Una mirada inicial a la obra de Vargas Vicuña, la ubicaría como un extraordinario escritor menor. Vargas Vicuña tenía un gran talento, era un voraz lector, pero nunca escribió todo lo que se esperaba de él. Y la razón, me aventuro a especular, es muy sencilla: Vargas Vicuña quiso ser narrador llevando una vida de poeta. Son tantas las anécdotas sobre él, que muchas de ellas terminaron opacando u oscureciendo su gran narrativa lírica. Hace muchos años, Miguel Gutiérrez, que lo conoció y fue, además, muy amigo suyo, me dijo que Vargas Vicuña confiaba mucho en sus recursos, sabedor pues que tarde o temprano entregaría a las imprentas una obra maestra. Pero la vida literaria, el exceso de la noche era más fuerte que su determinación.

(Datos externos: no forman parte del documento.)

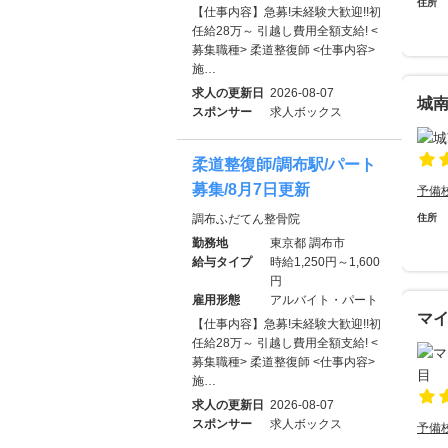
住所
【仕事内容】急募!未経験大歓迎!!初
任給28万～ 引越し費用全額支給! <
募集職種> 柔道整復師 <仕事内容>
施…
求人の更新日
2026-08-07
城
スポンサー
求人ボックス
柔道整復師/調布駅/パート
募集/8月7日更新
予備
調布ふだてん整骨院
住所
勤務地
東京都 調布市
給与タイプ
時給1,250円～1,600
円
雇用形態
アルバイト・パート
マ
【仕事内容】急募!未経験大歓迎!!初
任給28万～ 引越し費用全額支給! <
募集職種> 柔道整復師 <仕事内容>
施…
求人の更新日
2026-08-07
スポンサー
求人ボックス
予備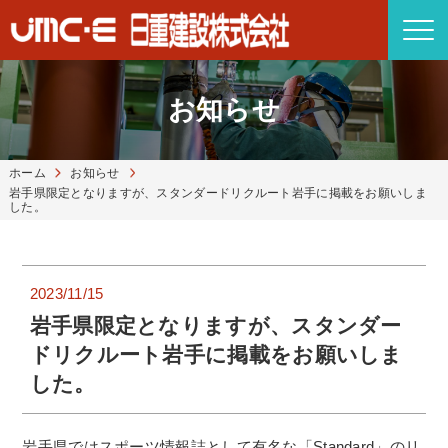
お知らせ
ホーム
お知らせ
岩手県限定となりますが、スタンダードリクルート岩手に掲載をお願いしま
した。
2023/11/15
岩手県限定となりますが、スタンダー
ドリクルート岩手に掲載をお願いしま
した。
岩手県ではスポーツ情報誌として有名な「Standard」のリ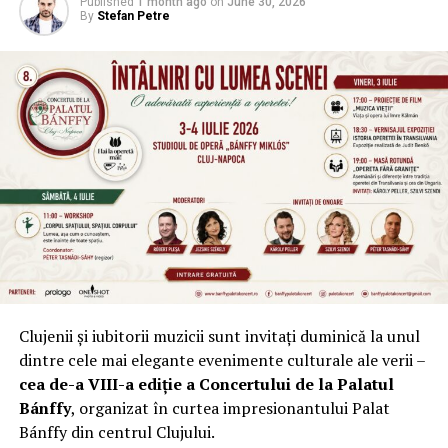
Published
1 month ago
on
June 30, 2026
By
Stefan Petre
Clujenii și iubitorii muzicii sunt invitați duminică la unul
dintre cele mai elegante evenimente culturale ale verii –
cea de-a VIII-a ediție a Concertului de la Palatul
Bánffy
, organizat în curtea impresionantului Palat
Bánffy din centrul Clujului.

En cierta esta ocasión, Miguel salía de un café de la plaza San Martín (quizá el Domino, su lugar favorito). Cuando se disponía a abordar un colectivo, alguien lo llama desde lejos. Era Vargas Vicuña. “¿Qué haces hombre? Me voy a casa. ¿A tu casa? Sí. Olvídate. Vamos a Breña, que me han invitado a un matrimonio. ¿Vamos? Vamos”. Llegaron a la fiesta del matrimonio. Vargas Vicuña fue directo donde los novios y le quitó el micrófono al maestro de ceremonias. El escritor habló largo y tendido de la importancia de la familia y del amor. Su discursó generó más de una lágrima, en especial en las viejitas que se preguntan si ese hombre era familiar del novio o la novia. Ni bien terminó, Vargas Vicuña besó en los labios a la novia e hizo lo mismo con el novio. Era su bendición y todos los asistentes aplaudieron. Vargas Vicuña y Miguel la pasaron bien en esa fiesta: bailaron, rieron y comieron rico. Horas después, Miguel le pregunta si era familiar de la novia. “No, no soy nada de la novia. ¿Del novio? Tampoco, nunca he visto a ese tipo. ¿Entonces? No te quejes, has bailado y has comido todo lo que has querido”.

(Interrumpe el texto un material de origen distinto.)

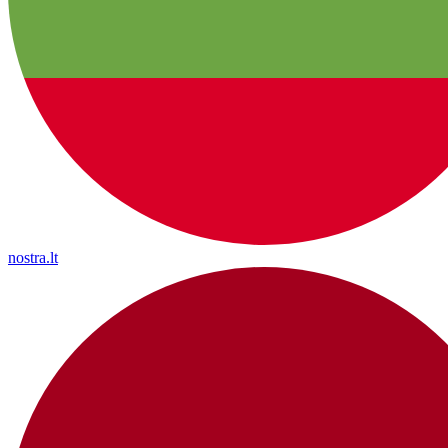
nostra.lt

Hay un libro de Vargas Vicuña, un cuentario para ser más preciso, que debería ser de lectura obligatoria en los colegios y tener más ediciones (aquí hay una joya para la editoriales grandes y pequeñas): Ñahuin (1953/1976). Este título lo he leído en más de una ocasión, seguramente llevado por la extraña sensación que depara la poesía impregnada en sus frases. Los cuentos de Vargas Vicuña reflejan una visión íntima y universal del sujeto andino. Su lenguaje es seco y al mismo tiempo generoso en lirismo, y la técnica usada se nutre del dato escondido. Entre los cuentos que se quedan con uno: “El tiempo de los milagros”, “La Mañuca Suárez”, “Chajra” y “Esa vez del huayco”.
Vargas Vicuña ya cumplió literariamente. Su reconocimiento entre lectores y estudiosos es total. No creo que haya alguien que pueda calificarlo de mal autor y si en esta nota se le ha llamado gran autor menor, se señaló en función a la brevedad de su producción (criterio simple, pero que nos ayuda a no caer en demagogias valorativas, que abundan por estos lares, lamentablemente), no a su calidad.
Sin embargo, a su obra le falta un empujoncito editorial para que llegue a nuevos lectores. El tono poético de su prosa podría calzar muy bien con las nuevas sensibilidades de estos tiempos. Es el mejor estilista, luego del Martín Adán de La casa de cartón, de nuestra historia narrativa. No es para nada poco.